Immigration service regulations permit employers to collect and store I-9 information electronically. There are great advantages to electronic I-9 storage for large employers. ICE demands the production of the original paper I-9 form the employee fill out during onboarding. With an electronic I-9 management system, employers no longer have to chase down paper I-9s to produce for the auditor. The employer hands over a USB stick or CD with the I-9 data on it. Additionally, when used in conjunction with human resources management software, electronic I-9 management systems automatically purge I-9 data from an employer’s system. Employers should regularly audit their system to be sure that it can produce I-9 data in the event ICE shows up. In November of 2008, clothing retailer Abercrombie & Fitch’s I-9 audit resulted in a million-dollar fine. ICE concluded that A&F did not have I-9 records for their employees because they were not able to retrieve I-9 data from their computer system.
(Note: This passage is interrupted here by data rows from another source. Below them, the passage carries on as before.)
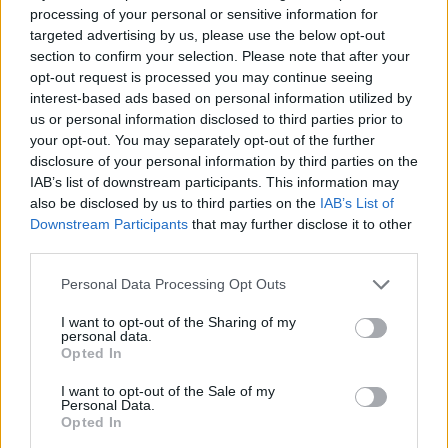
processing of your personal or sensitive information for
targeted advertising by us, please use the below opt-out
section to confirm your selection. Please note that after your
opt-out request is processed you may continue seeing
interest-based ads based on personal information utilized by
us or personal information disclosed to third parties prior to
your opt-out. You may separately opt-out of the further
disclosure of your personal information by third parties on the
IAB’s list of downstream participants. This information may
also be disclosed by us to third parties on the
IAB’s List of
Downstream Participants
that may further disclose it to other
third parties.
Please note that this website/app uses one or more Google
Personal Data Processing Opt Outs
services and may gather and store information including but
Read more
not limited to your visit or usage behaviour. You may click to
I want to opt-out of the Sharing of my
personal data.
grant or deny consent to Google and its third-party tags to
Opted In
use your data for below specified purposes in below Google
HOMENEWS
consent section.
I want to opt-out of the Sale of my
Personal Data.
Opted In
Launched in 1996, E-Verify is a project between DHS and the Social Security Administration to detect and prevent the employment of unauthorized individuals. Unless mandated by state law or specifically agreed to in a contract, an Employer’s participation in E-Verify is voluntary. E-Verify is not a substitute for the I-9 process. Participation in E-Verify does not relieve an employer of its legal obligation to collect and keep an I-9 form for every employee. The advantages to E-Verify is that an employer gets a peek into the database ICE uses in an audit. E-Verify tell an employer if it confirms the identity and employment authorization of its newly hired worker. Some employers use their status as an E-Verify employer in its marketing campaign.
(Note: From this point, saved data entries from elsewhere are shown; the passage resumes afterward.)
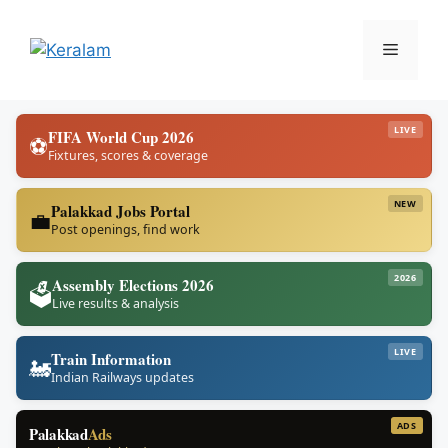
Skip
to
Menu
content
LIVE
FIFA World Cup 2026
⚽
Fixtures, scores & coverage
NEW
Palakkad Jobs Portal
💼
Post openings, find work
2026
Assembly Elections 2026
🗳️
Live results & analysis
LIVE
Train Information
🚂
Indian Railways updates
ADS
Palakkad
Ads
The disadvantage to E-Verify is the administrative burden of training and tasking an employee to administer the system. Larger employers that utilize human resources software may take advantage of E-Verify integration. Their data is automatically submitted to E-Verify. Another disadvantage of E-Verify is that along with its employee’s information, employers communicate their hiring practices to DHS via E-Verify. In anticipation of finding, many unauthorized employees its payroll, ICE may audit an E-Verify employer that hires more EAD cardholders than average or receives a greater number of unconfirmed employees than average.
ICE is looking for undocumented workers in restaurants. With planning and implementing sound employment policies, a restaurant can be ready for when ICE knocks on their door.